GOAL OF THE EXERCISE
In the entries below, begin at the line with "San Juan de Miraflores" and stop after the line with "Datenschutzerklärung"; output those lines exactly and omit the pictures.

SUPPLIED DATA
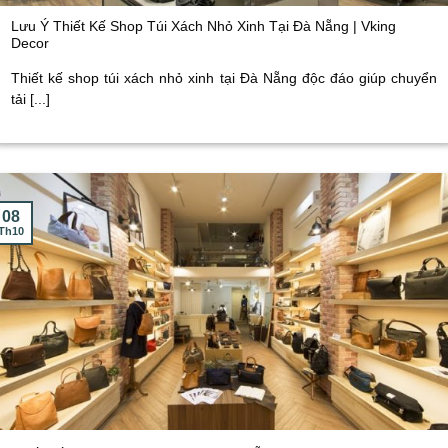
Lưu Ý Thiết Kế Shop Túi Xách Nhỏ Xinh Tại Đà Nẵng | Vking
Decor
Thiết kế shop túi xách nhỏ xinh tại Đà Nẵng độc đáo giúp chuyển
tải [...]
08
Th10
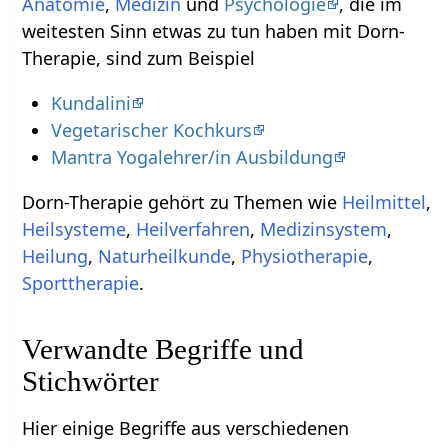
Anatomie
,
Medizin
und
Psychologie
, die im
weitesten Sinn etwas zu tun haben mit Dorn-
Therapie, sind zum Beispiel
Kundalini
Vegetarischer Kochkurs
Mantra Yogalehrer/in Ausbildung
Dorn-Therapie gehört zu Themen wie
Heilmittel
,
Heilsysteme
,
Heilverfahren
,
Medizinsystem
,
Heilung
,
Naturheilkunde
,
Physiotherapie
,
Sporttherapie
.
Verwandte Begriffe und
Stichwörter
Hier einige Begriffe aus verschiedenen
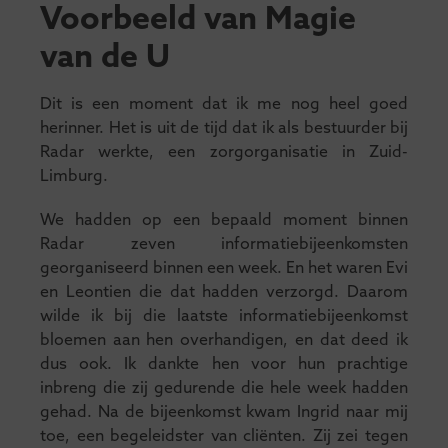
Voorbeeld van Magie
van de U
Dit is een moment dat ik me nog heel goed
herinner. Het is uit de tijd dat ik als bestuurder bij
Radar werkte, een zorgorganisatie in Zuid-
Limburg.
We hadden op een bepaald moment binnen
Radar zeven informatiebijeenkomsten
georganiseerd binnen een week. En het waren Evi
en Leontien die dat hadden verzorgd. Daarom
wilde ik bij die laatste informatiebijeenkomst
bloemen aan hen overhandigen, en dat deed ik
dus ook. Ik dankte hen voor hun prachtige
inbreng die zij gedurende die hele week hadden
gehad. Na de bijeenkomst kwam Ingrid naar mij
toe, een begeleidster van cliënten. Zij zei tegen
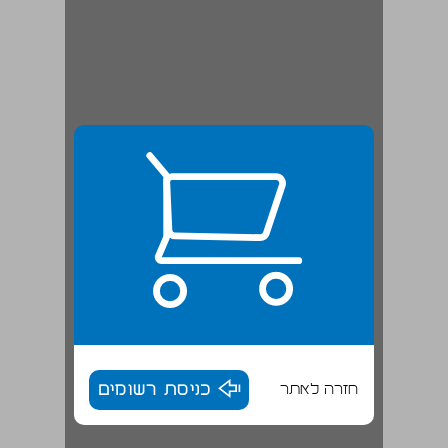
חזרה לאתר
כניסת רשומים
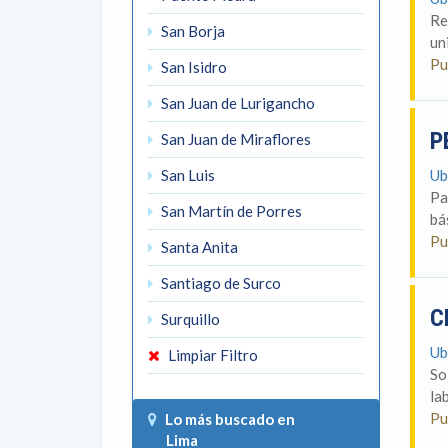
Re
San Borja
un
Pu
San Isidro
San Juan de Lurigancho
P
San Juan de Miraflores
San Luis
Ub
Pa
San Martín de Porres
bá
Pu
Santa Anita
Santiago de Surco
C
Surquillo
Ub
Limpiar Filtro
So
la
Pu
Lo más buscado en
Lima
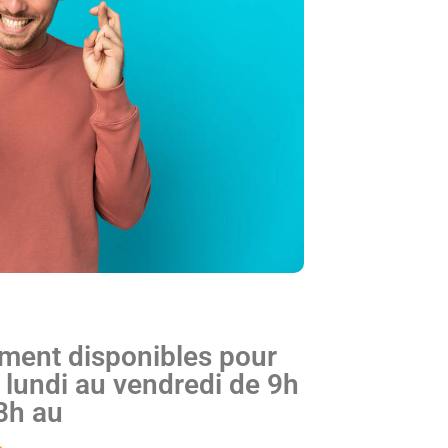
ent disponibles pour
lundi au vendredi de 9h
8h au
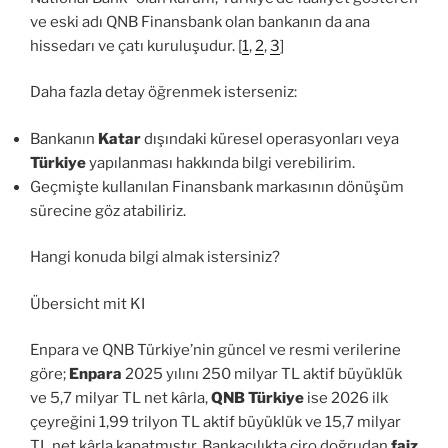
ve eski adı QNB Finansbank olan bankanın da ana
hissedarı ve çatı kuruluşudur. [
1
,
2
,
3
]
Daha fazla detay öğrenmek isterseniz:
Bankanın
Katar
dışındaki küresel operasyonları veya
Türkiye
yapılanması hakkında bilgi verebilirim.
Geçmişte kullanılan Finansbank markasının dönüşüm
sürecine göz atabiliriz.
Hangi konuda bilgi almak istersiniz?
Übersicht mit KI
Enpara ve QNB Türkiye’nin güncel ve resmi verilerine
göre;
Enpara
2025 yılını 250 milyar TL aktif büyüklük
ve 5,7 milyar TL net kârla,
QNB Türkiye
ise 2026 ilk
çeyreğini 1,99 trilyon TL aktif büyüklük ve 15,7 milyar
TL net kârla kapatmıştır. Bankacılıkta ciro doğrudan
faiz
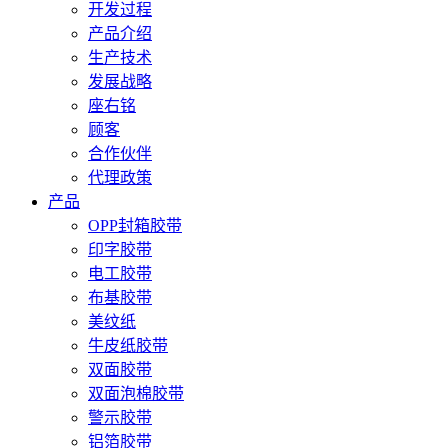
开发过程
产品介绍
生产技术
发展战略
座右铭
顾客
合作伙伴
代理政策
产品
OPP封箱胶带
印字胶带
电工胶带
布基胶带
美纹纸
牛皮纸胶带
双面胶带
双面泡棉胶带
警示胶带
铝箔胶带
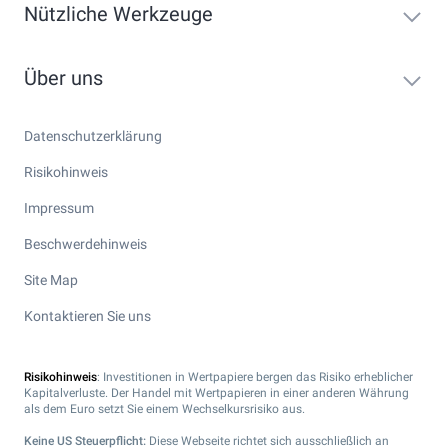
Nützliche Werkzeuge
Über uns
Datenschutzerklärung
Risikohinweis
Impressum
Beschwerdehinweis
Site Map
Kontaktieren Sie uns
Risikohinweis
: Investitionen in Wertpapiere bergen das Risiko erheblicher
Kapitalverluste. Der Handel mit Wertpapieren in einer anderen Währung
als dem Euro setzt Sie einem Wechselkursrisiko aus.
Keine US Steuerpflicht:
Diese Webseite richtet sich ausschließlich an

SOLVED PROBLEM
San Juan de Miraflores
San Luis
Ub
Pa
San Martín de Porres
bá
Pu
Santa Anita
Santiago de Surco
C
Surquillo
Ub
Limpiar Filtro
So
la
Pu
Lo más buscado en
Lima
ent disponibles pour
lundi au vendredi de 9h
8h au
ve eski adı QNB Finansbank olan bankanın da ana
hissedarı ve çatı kuruluşudur. [
1
,
2
,
3
]
Daha fazla detay öğrenmek isterseniz:
Bankanın
Katar
dışındaki küresel operasyonları veya
Türkiye
yapılanması hakkında bilgi verebilirim.
Geçmişte kullanılan Finansbank markasının dönüşüm
sürecine göz atabiliriz.
Hangi konuda bilgi almak istersiniz?
Übersicht mit KI
Enpara ve QNB Türkiye’nin güncel ve resmi verilerine
göre;
Enpara
2025 yılını 250 milyar TL aktif büyüklük
ve 5,7 milyar TL net kârla,
QNB Türkiye
ise 2026 ilk
çeyreğini 1,99 trilyon TL aktif büyüklük ve 15,7 milyar
TL net kârla kapatmıştır. Bankacılıkta ciro doğrudan
faiz
开发过程
产品介绍
生产技术
发展战略
座右铭
顾客
合作伙伴
代理政策
产品
OPP封箱胶带
印字胶带
电工胶带
布基胶带
美纹纸
牛皮纸胶带
双面胶带
双面泡棉胶带
警示胶带
铝箔胶带
Nützliche Werkzeuge
Über uns
Datenschutzerklärung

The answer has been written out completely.